▼▼▼
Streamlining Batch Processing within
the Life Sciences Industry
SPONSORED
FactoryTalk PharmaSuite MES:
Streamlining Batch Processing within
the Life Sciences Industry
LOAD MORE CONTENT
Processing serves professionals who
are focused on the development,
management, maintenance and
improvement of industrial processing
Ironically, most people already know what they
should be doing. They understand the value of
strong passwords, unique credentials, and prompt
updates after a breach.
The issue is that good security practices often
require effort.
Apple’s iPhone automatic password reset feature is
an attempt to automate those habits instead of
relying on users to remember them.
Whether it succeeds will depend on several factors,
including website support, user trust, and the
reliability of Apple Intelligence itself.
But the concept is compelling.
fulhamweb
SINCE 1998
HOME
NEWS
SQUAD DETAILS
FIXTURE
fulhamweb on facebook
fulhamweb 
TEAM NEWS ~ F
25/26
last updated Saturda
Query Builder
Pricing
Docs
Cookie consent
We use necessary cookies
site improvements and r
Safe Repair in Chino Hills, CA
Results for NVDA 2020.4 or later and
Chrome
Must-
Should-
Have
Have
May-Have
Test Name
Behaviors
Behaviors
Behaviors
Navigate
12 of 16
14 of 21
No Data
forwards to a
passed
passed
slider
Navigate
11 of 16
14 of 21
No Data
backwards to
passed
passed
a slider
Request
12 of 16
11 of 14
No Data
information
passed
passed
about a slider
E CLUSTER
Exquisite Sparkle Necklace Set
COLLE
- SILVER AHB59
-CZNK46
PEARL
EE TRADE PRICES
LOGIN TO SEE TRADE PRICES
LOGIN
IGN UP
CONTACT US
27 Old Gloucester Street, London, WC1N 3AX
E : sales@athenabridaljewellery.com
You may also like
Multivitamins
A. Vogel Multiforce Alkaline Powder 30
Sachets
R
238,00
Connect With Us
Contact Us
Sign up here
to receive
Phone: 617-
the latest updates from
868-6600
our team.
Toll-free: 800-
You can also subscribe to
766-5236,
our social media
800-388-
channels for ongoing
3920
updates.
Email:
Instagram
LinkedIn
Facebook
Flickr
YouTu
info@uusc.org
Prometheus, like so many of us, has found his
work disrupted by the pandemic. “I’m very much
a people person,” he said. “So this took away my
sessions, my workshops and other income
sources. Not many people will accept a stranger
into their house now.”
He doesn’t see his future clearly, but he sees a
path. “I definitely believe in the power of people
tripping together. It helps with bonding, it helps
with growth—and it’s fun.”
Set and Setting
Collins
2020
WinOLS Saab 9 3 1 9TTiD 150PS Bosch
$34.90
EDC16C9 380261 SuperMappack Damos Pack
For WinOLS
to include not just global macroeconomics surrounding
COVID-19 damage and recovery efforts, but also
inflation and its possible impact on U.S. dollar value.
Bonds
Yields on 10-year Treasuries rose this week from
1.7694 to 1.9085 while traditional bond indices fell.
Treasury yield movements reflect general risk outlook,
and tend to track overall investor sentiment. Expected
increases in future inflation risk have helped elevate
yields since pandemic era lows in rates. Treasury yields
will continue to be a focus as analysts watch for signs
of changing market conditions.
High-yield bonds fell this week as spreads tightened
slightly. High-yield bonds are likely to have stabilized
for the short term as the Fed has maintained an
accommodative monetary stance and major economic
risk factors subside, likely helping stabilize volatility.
▲▲▲
▼▼▼
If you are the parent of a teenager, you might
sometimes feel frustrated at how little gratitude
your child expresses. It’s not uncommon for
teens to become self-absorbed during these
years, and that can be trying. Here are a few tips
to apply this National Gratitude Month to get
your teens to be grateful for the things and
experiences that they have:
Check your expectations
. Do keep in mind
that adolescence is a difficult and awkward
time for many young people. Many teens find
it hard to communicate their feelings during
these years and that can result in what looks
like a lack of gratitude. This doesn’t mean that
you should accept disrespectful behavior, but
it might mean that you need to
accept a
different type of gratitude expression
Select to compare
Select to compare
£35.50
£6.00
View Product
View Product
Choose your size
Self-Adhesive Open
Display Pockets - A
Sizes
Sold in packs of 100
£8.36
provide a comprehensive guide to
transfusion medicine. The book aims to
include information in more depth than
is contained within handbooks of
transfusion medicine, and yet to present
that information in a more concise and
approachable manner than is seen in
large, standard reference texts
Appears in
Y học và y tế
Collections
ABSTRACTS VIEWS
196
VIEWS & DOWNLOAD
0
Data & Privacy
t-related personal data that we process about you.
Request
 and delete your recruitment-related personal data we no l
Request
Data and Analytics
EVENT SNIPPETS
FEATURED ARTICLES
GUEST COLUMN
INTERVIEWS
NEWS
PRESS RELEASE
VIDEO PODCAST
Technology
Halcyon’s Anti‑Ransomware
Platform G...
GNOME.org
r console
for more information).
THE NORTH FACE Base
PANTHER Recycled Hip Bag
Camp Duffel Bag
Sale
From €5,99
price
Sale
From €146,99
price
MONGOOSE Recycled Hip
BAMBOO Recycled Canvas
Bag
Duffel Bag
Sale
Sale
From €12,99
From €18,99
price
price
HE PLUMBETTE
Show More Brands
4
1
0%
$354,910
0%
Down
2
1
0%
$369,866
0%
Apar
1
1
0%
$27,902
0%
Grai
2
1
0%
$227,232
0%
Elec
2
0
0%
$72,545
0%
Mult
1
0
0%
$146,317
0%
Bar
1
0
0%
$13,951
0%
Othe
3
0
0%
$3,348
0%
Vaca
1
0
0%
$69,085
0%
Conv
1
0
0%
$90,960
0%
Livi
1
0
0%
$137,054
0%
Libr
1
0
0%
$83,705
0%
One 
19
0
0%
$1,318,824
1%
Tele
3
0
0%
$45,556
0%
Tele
▲▲▲
> WORK INSTRUCTION: Go line by line through the records and copy those that contain the word "Recycled".

> EXERCISE RESPONSE:
PANTHER Recycled Hip Bag
MONGOOSE Recycled Hip
BAMBOO Recycled Canvas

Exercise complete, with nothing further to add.